Wouldn't have the beersmith file hanging around?

Cheers


----------



## lael (8/6/14)

Hi Tate,

Worked out really nicely. Too sweet - I would drop the carahell down to 2% maybe even less. I wonder if the perceived sweetness of MGSA is from the hops, not from malt at all. I had my attempt side by side with a feral sly fox last night. The malt bill was almost identical in taste apart from sweetness. Hops in sly fox are different - I'm guessing Nelson Sauvin and Galaxy, maybe something else in there too. The MGSA clone attempt is delicious... the one I pitched with US05 was more clean and dry than the Conan pitched one. But, the Conan one was better - more rounded flavour and better balanced. Overwhelming feedback I would give is to cut the carahell.

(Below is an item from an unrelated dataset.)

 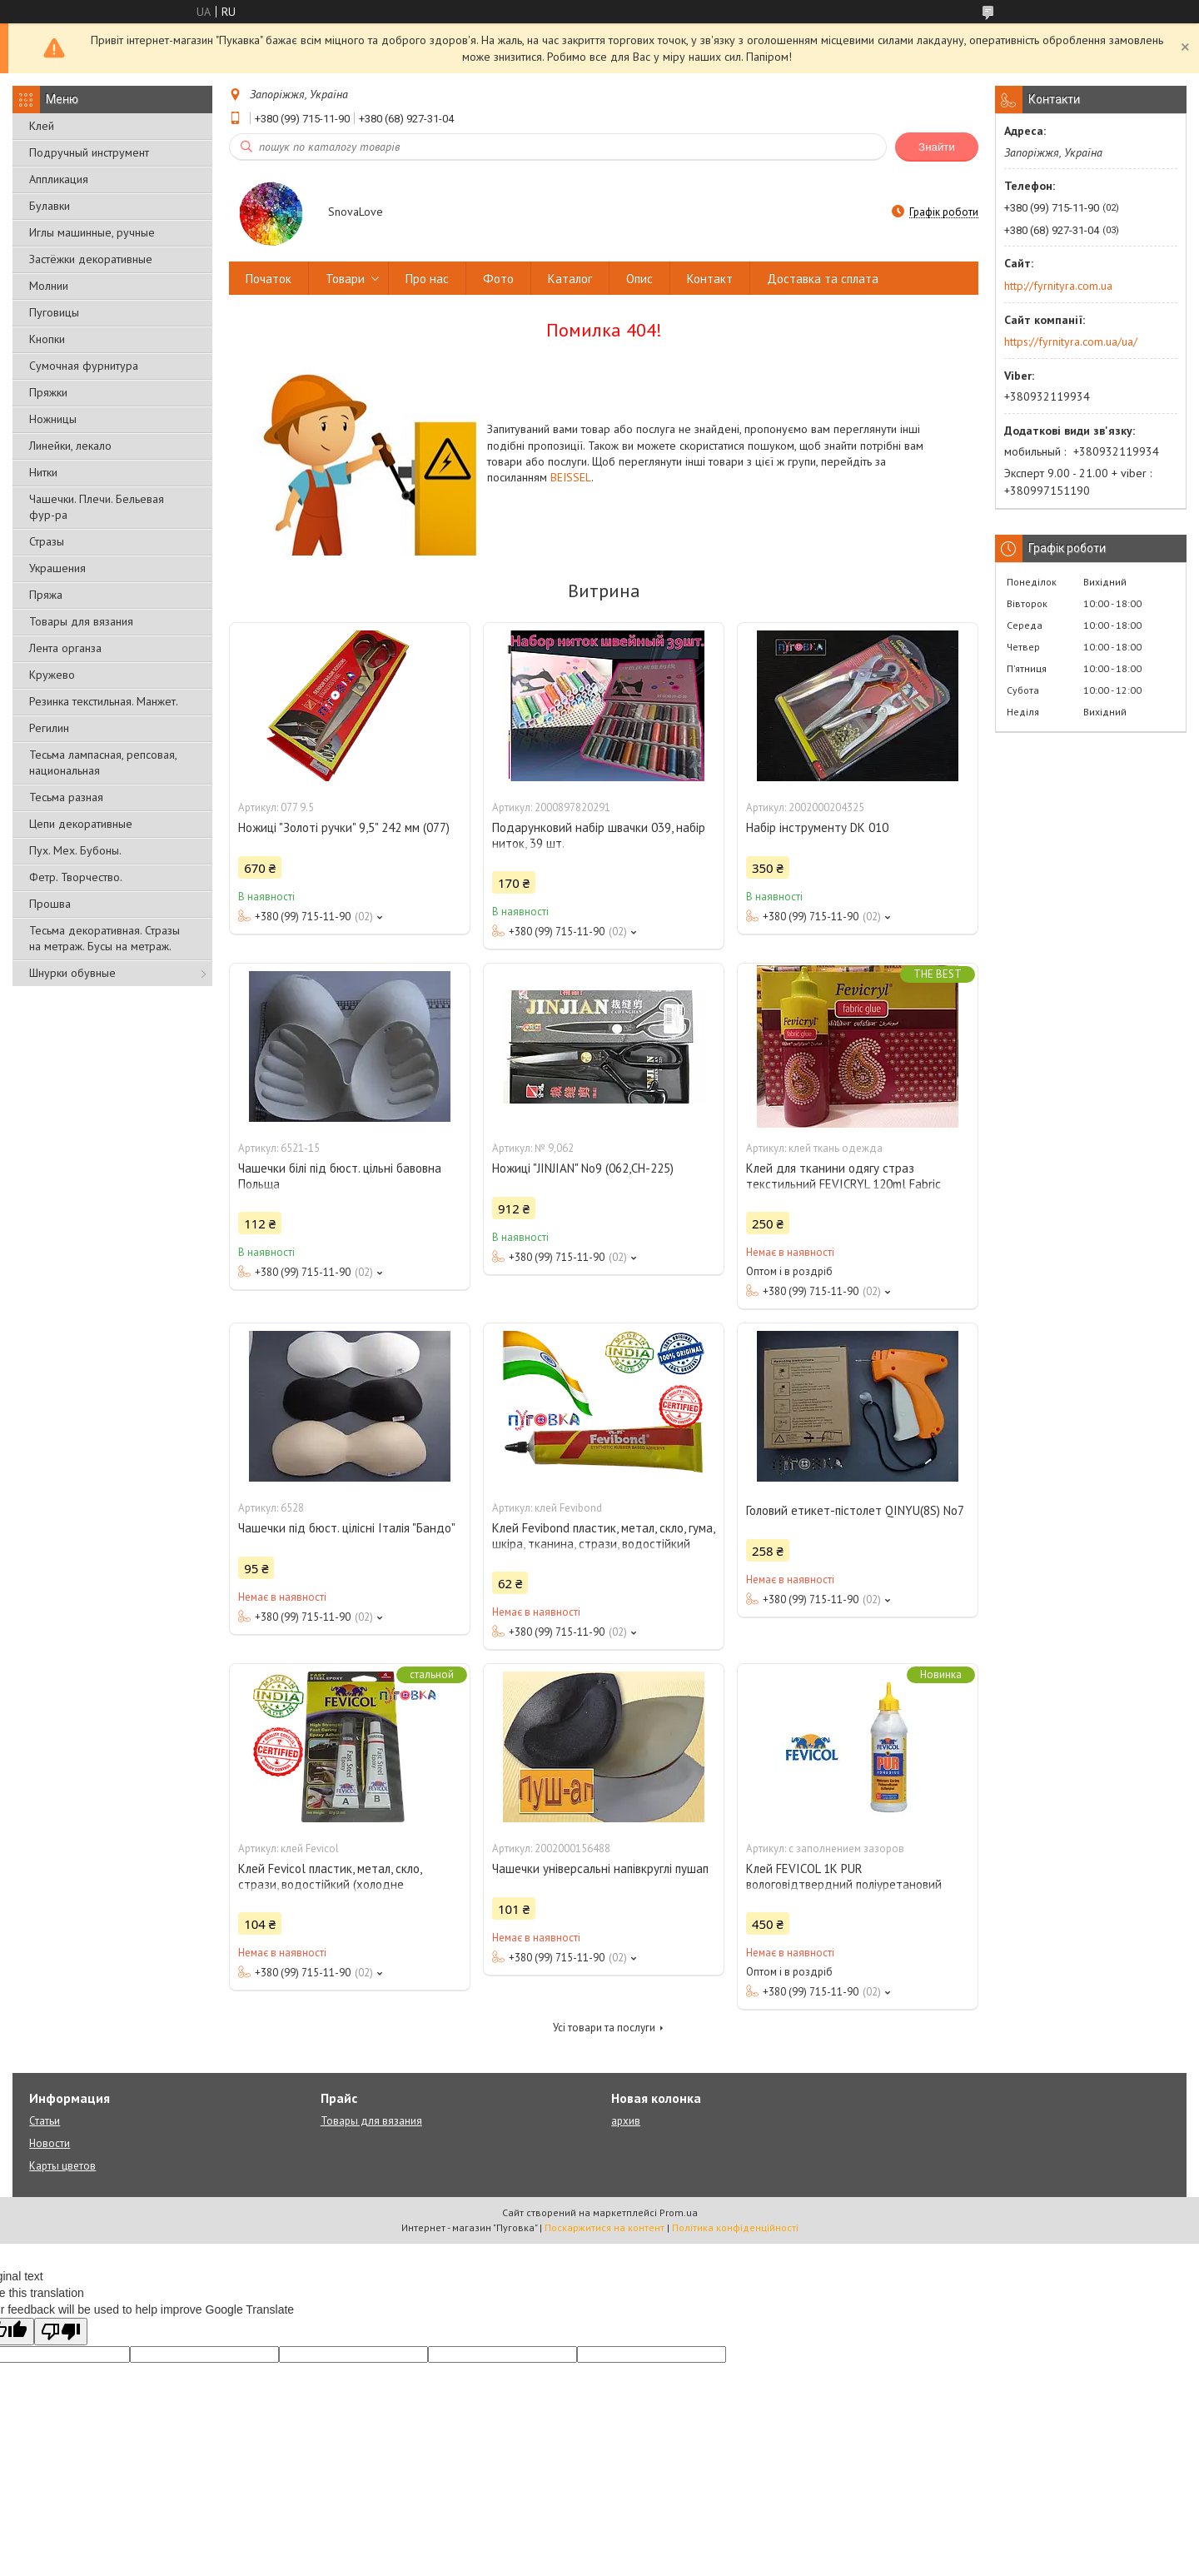 I want to click on Каталог, so click(x=570, y=278).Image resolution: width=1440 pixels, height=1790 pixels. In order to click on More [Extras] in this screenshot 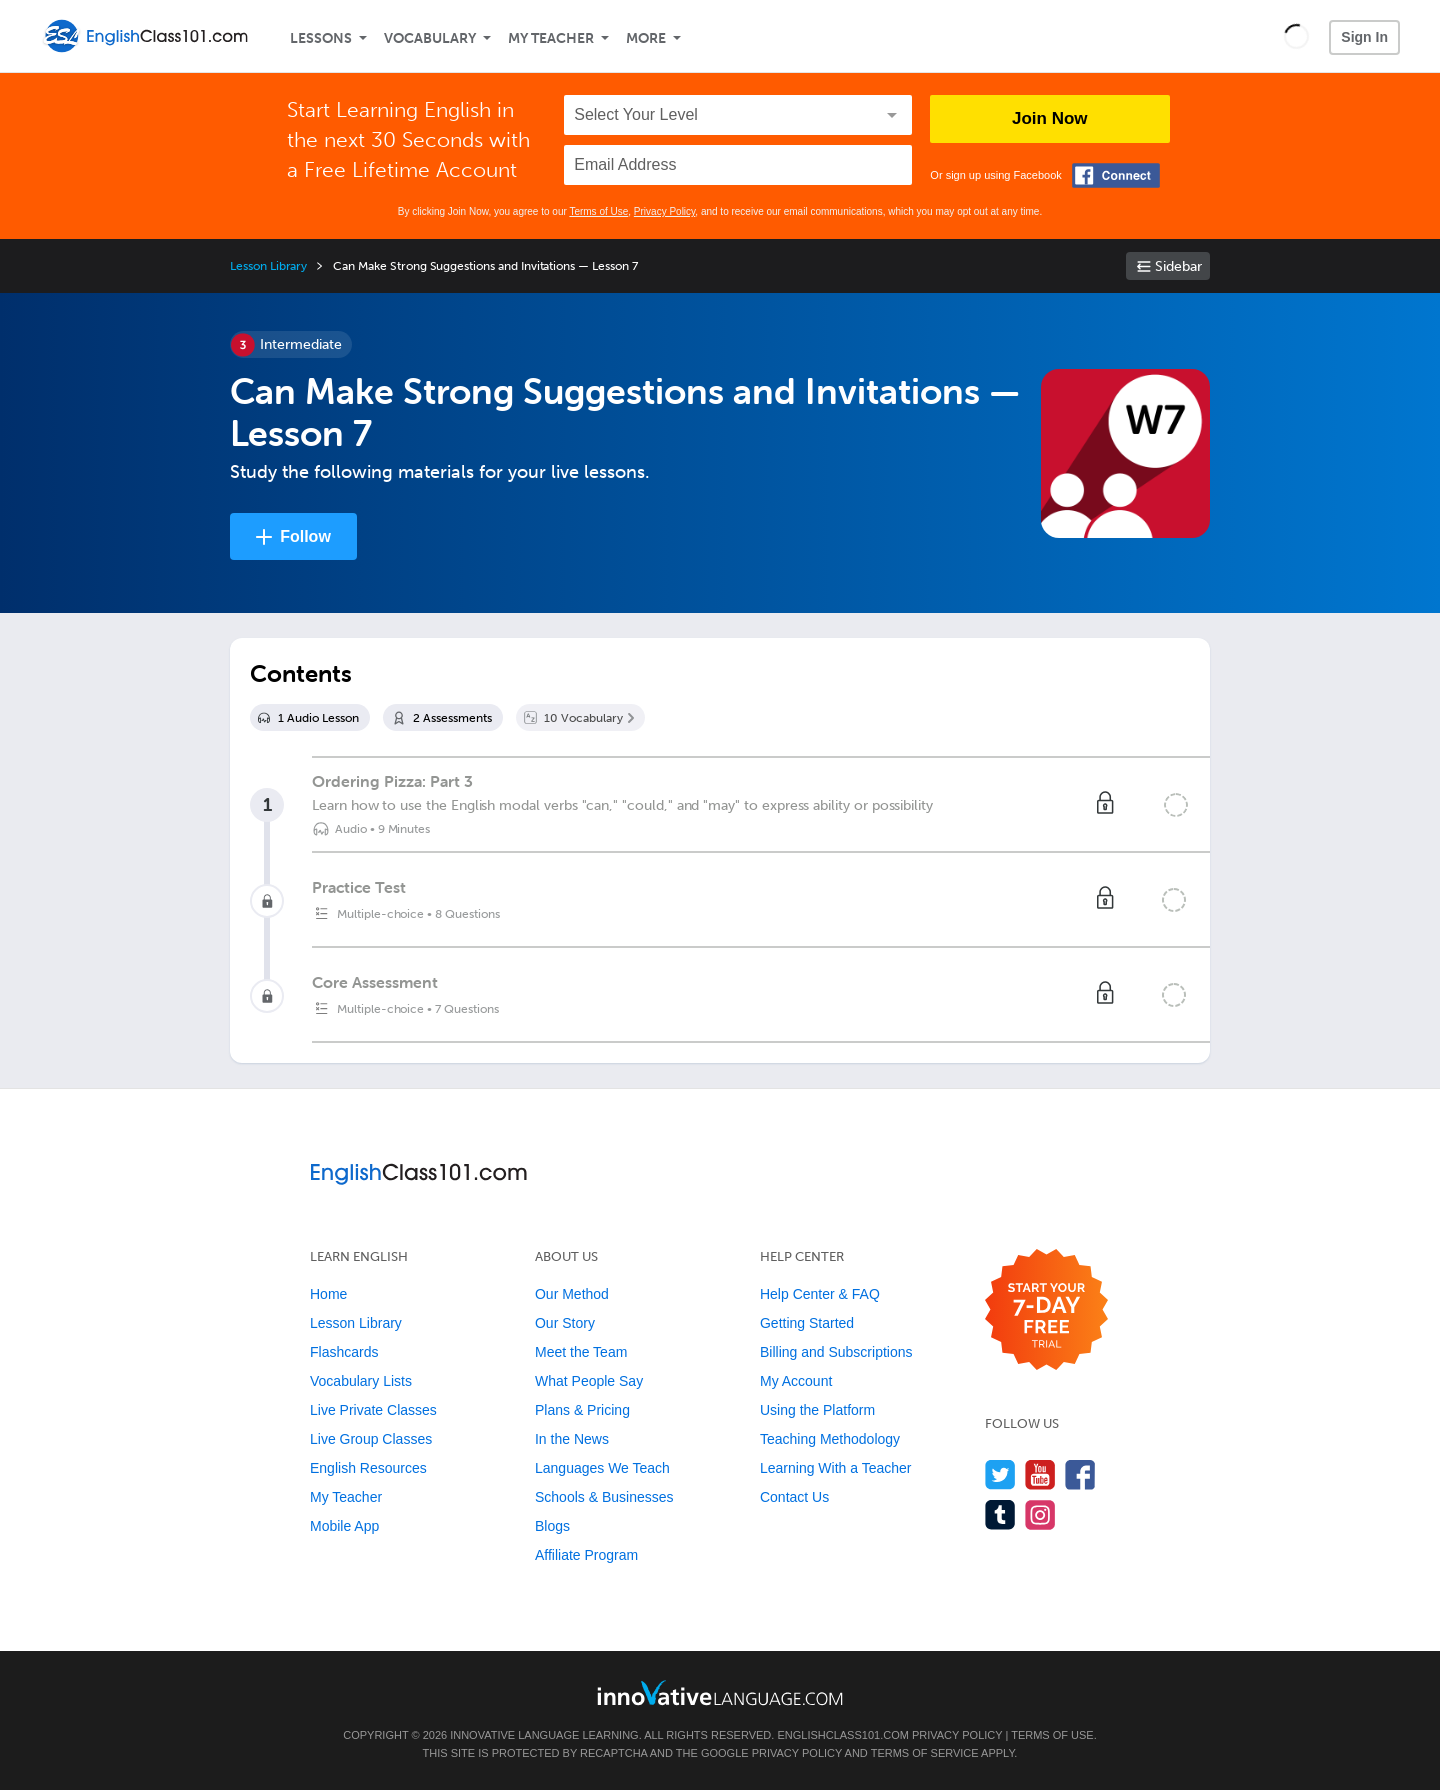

The clone attempt I made - I couldn't chill fast enough so it was a problem - didn't get as fresh hop flavour as wanted and dry hopped and did a hop tea. I would up the nelson sauvin late. I didn't use pacifica. Dry hop two days only and then taste.

Let me know how it goes! 

View attachment MGSA attempt.bsmx


----------



## Danicomix (18/6/22)

I resume this thread....what Is the last clone recipe???
Thanks
Daniele






lael said:


> Hi Tate,
> 
> Worked out really nicely. Too sweet - I would drop the carahell down to 2% maybe even less. I wonder if the perceived sweetness of MGSA is from the hops, not from malt at all. I had my attempt side by side with a feral sly fox last night. The malt bill was almost identical in taste apart from sweetness. Hops in sly fox are different - I'm guessing Nelson Sauvin and Galaxy, maybe something else in there too. The MGSA clone attempt is delicious... the one I pitched with US05 was more clean and dry than the Conan pitched one. But, the Conan one was better - more rounded flavour and better balanced. Overwhelming feedback I would give is to cut the carahell.
> 
> ...


----------



## Danicomix (18/6/22)

lael said:


> Hi Tate,
> 
> Worked out really nicely. Too sweet - I would drop the carahell down to 2% maybe even less. I wonder if the perceived sweetness of MGSA is from the hops, not from malt at all. I had my attempt side by side with a feral sly fox last night. The malt bill was almost identical in taste apart from sweetness. Hops in sly fox are different - I'm guessing Nelson Sauvin and Galaxy, maybe something else in there too. The MGSA clone attempt is delicious... the one I pitched with US05 was more clean and dry than the Conan pitched one. But, the Conan one was better - more rounded flavour and better balanced. Overwhelming feedback I would give is to cut the carahell.
> 
> ...


I resume this thread....what Is the last clone recipe???
Thanks
Daniele


----------